● EXERCISE DESCRIPTION
Below are the records; print them all without any alteration.

● INPUT DATA
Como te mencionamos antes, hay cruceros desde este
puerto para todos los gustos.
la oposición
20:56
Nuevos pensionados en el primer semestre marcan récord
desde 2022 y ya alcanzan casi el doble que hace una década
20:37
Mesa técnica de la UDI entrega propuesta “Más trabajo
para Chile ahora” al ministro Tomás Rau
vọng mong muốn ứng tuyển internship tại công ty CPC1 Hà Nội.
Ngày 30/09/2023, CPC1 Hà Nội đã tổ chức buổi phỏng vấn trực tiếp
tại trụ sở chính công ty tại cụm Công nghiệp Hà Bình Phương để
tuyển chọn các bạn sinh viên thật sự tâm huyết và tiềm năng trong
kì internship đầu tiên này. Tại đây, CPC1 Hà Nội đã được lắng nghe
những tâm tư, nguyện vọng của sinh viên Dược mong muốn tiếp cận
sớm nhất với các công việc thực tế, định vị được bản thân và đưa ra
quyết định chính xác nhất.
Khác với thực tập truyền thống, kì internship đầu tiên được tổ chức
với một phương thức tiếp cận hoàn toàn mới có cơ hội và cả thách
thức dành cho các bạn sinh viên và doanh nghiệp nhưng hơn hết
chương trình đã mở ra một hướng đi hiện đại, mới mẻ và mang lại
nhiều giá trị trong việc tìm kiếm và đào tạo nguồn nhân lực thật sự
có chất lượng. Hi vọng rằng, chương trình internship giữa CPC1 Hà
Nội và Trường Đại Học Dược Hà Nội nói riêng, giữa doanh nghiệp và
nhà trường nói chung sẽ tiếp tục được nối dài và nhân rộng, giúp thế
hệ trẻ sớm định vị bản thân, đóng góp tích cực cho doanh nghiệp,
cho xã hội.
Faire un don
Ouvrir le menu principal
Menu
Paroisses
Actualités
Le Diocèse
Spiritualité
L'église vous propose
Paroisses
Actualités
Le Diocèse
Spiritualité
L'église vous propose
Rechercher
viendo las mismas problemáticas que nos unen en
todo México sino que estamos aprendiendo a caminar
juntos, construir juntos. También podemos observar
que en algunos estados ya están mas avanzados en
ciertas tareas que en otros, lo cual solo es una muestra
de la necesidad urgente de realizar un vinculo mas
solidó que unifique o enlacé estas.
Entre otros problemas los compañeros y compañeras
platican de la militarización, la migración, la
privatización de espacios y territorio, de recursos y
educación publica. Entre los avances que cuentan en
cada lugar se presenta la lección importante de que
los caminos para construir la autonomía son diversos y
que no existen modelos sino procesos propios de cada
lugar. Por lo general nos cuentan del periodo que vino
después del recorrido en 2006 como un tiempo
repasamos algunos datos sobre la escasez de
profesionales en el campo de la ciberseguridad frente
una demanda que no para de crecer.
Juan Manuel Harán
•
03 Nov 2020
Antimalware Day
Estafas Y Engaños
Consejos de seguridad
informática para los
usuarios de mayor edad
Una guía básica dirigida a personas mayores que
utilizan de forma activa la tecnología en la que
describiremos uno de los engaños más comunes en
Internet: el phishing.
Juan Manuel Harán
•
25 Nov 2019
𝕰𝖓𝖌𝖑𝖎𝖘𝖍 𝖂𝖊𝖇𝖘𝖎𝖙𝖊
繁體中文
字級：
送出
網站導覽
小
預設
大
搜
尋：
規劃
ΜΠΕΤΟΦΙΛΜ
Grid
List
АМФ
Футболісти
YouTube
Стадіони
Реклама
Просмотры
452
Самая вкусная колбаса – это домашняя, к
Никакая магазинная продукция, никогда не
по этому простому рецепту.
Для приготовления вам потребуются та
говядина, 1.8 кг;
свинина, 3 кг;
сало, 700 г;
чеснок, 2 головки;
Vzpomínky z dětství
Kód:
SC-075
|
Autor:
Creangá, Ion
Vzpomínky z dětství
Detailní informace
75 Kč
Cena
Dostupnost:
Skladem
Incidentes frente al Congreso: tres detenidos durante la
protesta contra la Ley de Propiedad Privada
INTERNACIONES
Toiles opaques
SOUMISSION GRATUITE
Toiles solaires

● EXERCISE RESULT
Como te mencionamos antes, hay cruceros desde este
puerto para todos los gustos.
la oposición
20:56
Nuevos pensionados en el primer semestre marcan récord
desde 2022 y ya alcanzan casi el doble que hace una década
20:37
Mesa técnica de la UDI entrega propuesta “Más trabajo
para Chile ahora” al ministro Tomás Rau
vọng mong muốn ứng tuyển internship tại công ty CPC1 Hà Nội.
Ngày 30/09/2023, CPC1 Hà Nội đã tổ chức buổi phỏng vấn trực tiếp
tại trụ sở chính công ty tại cụm Công nghiệp Hà Bình Phương để
tuyển chọn các bạn sinh viên thật sự tâm huyết và tiềm năng trong
kì internship đầu tiên này. Tại đây, CPC1 Hà Nội đã được lắng nghe
những tâm tư, nguyện vọng của sinh viên Dược mong muốn tiếp cận
sớm nhất với các công việc thực tế, định vị được bản thân và đưa ra
quyết định chính xác nhất.
Khác với thực tập truyền thống, kì internship đầu tiên được tổ chức
với một phương thức tiếp cận hoàn toàn mới có cơ hội và cả thách
thức dành cho các bạn sinh viên và doanh nghiệp nhưng hơn hết
chương trình đã mở ra một hướng đi hiện đại, mới mẻ và mang lại
nhiều giá trị trong việc tìm kiếm và đào tạo nguồn nhân lực thật sự
có chất lượng. Hi vọng rằng, chương trình internship giữa CPC1 Hà
Nội và Trường Đại Học Dược Hà Nội nói riêng, giữa doanh nghiệp và
nhà trường nói chung sẽ tiếp tục được nối dài và nhân rộng, giúp thế
hệ trẻ sớm định vị bản thân, đóng góp tích cực cho doanh nghiệp,
cho xã hội.
Faire un don
Ouvrir le menu principal
Menu
Paroisses
Actualités
Le Diocèse
Spiritualité
L'église vous propose
Paroisses
Actualités
Le Diocèse
Spiritualité
L'église vous propose
Rechercher
viendo las mismas problemáticas que nos unen en
todo México sino que estamos aprendiendo a caminar
juntos, construir juntos. También podemos observar
que en algunos estados ya están mas avanzados en
ciertas tareas que en otros, lo cual solo es una muestra
de la necesidad urgente de realizar un vinculo mas
solidó que unifique o enlacé estas.
Entre otros problemas los compañeros y compañeras
platican de la militarización, la migración, la
privatización de espacios y territorio, de recursos y
educación publica. Entre los avances que cuentan en
cada lugar se presenta la lección importante de que
los caminos para construir la autonomía son diversos y
que no existen modelos sino procesos propios de cada
lugar. Por lo general nos cuentan del periodo que vino
después del recorrido en 2006 como un tiempo
repasamos algunos datos sobre la escasez de
profesionales en el campo de la ciberseguridad frente
una demanda que no para de crecer.
Juan Manuel Harán
•
03 Nov 2020
Antimalware Day
Estafas Y Engaños
Consejos de seguridad
informática para los
usuarios de mayor edad
Una guía básica dirigida a personas mayores que
utilizan de forma activa la tecnología en la que
describiremos uno de los engaños más comunes en
Internet: el phishing.
Juan Manuel Harán
•
25 Nov 2019
𝕰𝖓𝖌𝖑𝖎𝖘𝖍 𝖂𝖊𝖇𝖘𝖎𝖙𝖊
繁體中文
字級：
送出
網站導覽
小
預設
大
搜
尋：
規劃
ΜΠΕΤΟΦΙΛΜ
Grid
List
АМФ
Футболісти
YouTube
Стадіони
Реклама
Просмотры
452
Самая вкусная колбаса – это домашняя, к
Никакая магазинная продукция, никогда не
по этому простому рецепту.
Для приготовления вам потребуются та
говядина, 1.8 кг;
свинина, 3 кг;
сало, 700 г;
чеснок, 2 головки;
Vzpomínky z dětství
Kód:
SC-075
|
Autor:
Creangá, Ion
Vzpomínky z dětství
Detailní informace
75 Kč
Cena
Dostupnost:
Skladem
Incidentes frente al Congreso: tres detenidos durante la
protesta contra la Ley de Propiedad Privada
INTERNACIONES
Toiles opaques
SOUMISSION GRATUITE
Toiles solaires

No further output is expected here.